Reflections on ‘Sex for Rent’

Aug 04, 2023

We know that ‘sex for rent’ is not an isolated form of abuse and believe it needs to be set within the wider context of violence against women and girls, and a national housing crisis.

As an organisation supporting women involved in the sex industry, Beyond the Streets recently submitted a response to a Home Office consultation that sought to better understand the occurrence of ‘sex for rent’ (or exchange of sexual relations for accommodation) and where it sits within our current legal framework. This was endorsed by other organisations in our affiliate network.

To reduce instances of sexual exploitation around housing and accommodation, there is a need for changes to be made which address the underlying issues at play.

The underlying issues which need addressing include:

  • The gender pay gap within the UK
  • Lack of affordable, good quality social housing  
  • Lack of regulation of the private rental market 
  • An inadequate welfare system where age discrimination is built in  
  • Freezing of Local Housing Allowance (LHA) rates by the government since April 2020 
  • Women’s hidden homelessness and gendered experience of the criminal justice system 
  • Lack of refuge spaces for women leaving an abusive partner. 

For more details around these issues, see this excerpt of our consultation response.

The occurrence of ‘Sex for Rent’ is currently trending in the news and on social media. The emphasis which is dominating this conversation is on rogue landlords and their deplorable behaviour, without enough focus on the key message that we are asking anyone interested in this topic to take home, which is that ‘sex for rent’ is not an isolated form of abuse but is occurring within a wider context of gender inequality, financial strain, and lack of adequate housing. 

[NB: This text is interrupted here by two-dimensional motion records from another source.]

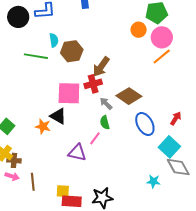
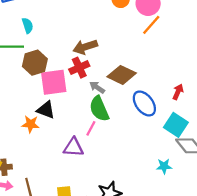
brown hexagon: (72, 51) -> (35, 63), moved
brown arrow: (101, 67) -> (85, 47), turned 45
green semicircle: (105, 122) -> (99, 109), size x1.6

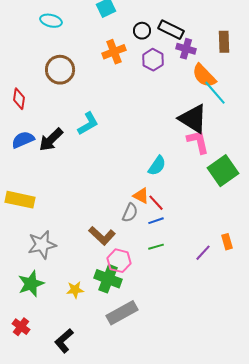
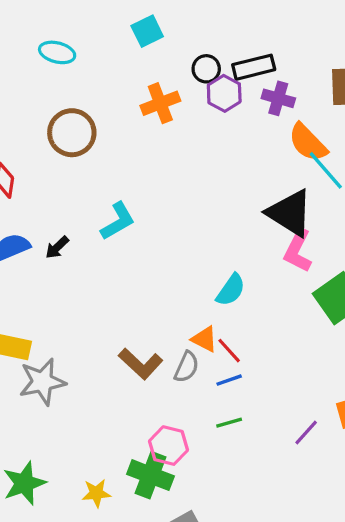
black rectangle: (171, 30) -> (254, 67), turned -40
purple hexagon: (153, 60) -> (224, 93), moved
black arrow: (51, 140) -> (57, 247), size x0.6
pink L-shape: (198, 142) -> (298, 251), turned -140
brown L-shape: (102, 236) -> (141, 364), moved
gray star: (42, 245) -> (42, 382), moved

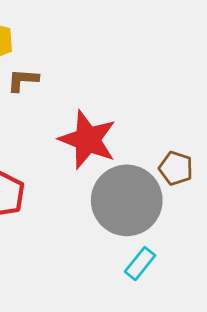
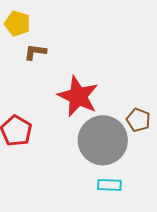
cyan rectangle: (140, 264) -> (109, 185), turned 50

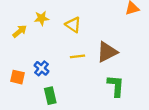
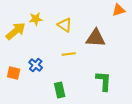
yellow arrow: (20, 31) -> (16, 31), size x1.5
brown triangle: (107, 52) -> (96, 38), moved, turned 30
green rectangle: (50, 96) -> (60, 90), moved

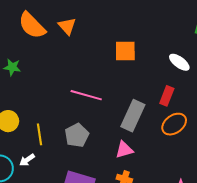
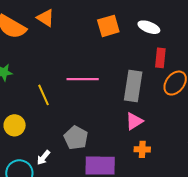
white ellipse: (179, 62) -> (149, 27), moved
yellow line: (40, 134) -> (43, 95), moved
gray pentagon: (77, 135) -> (76, 138), moved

The exchange of sexual relations for accommodation is happening in a variety of informal and varied situations, not solely within formal landlord-tenant relationships. If we narrow our focus to formal landlord-tenant arrangements, the multiple other forms of sexual exploitation around housing and accommodation are left out of this conversation and the wider context is more easily overlooked.  

Without concerted effort, investment and political will to address the wider underlying factors outlined above, the opportunity for abuse and exploitation within exchanges of sexual relations for accommodation will remain.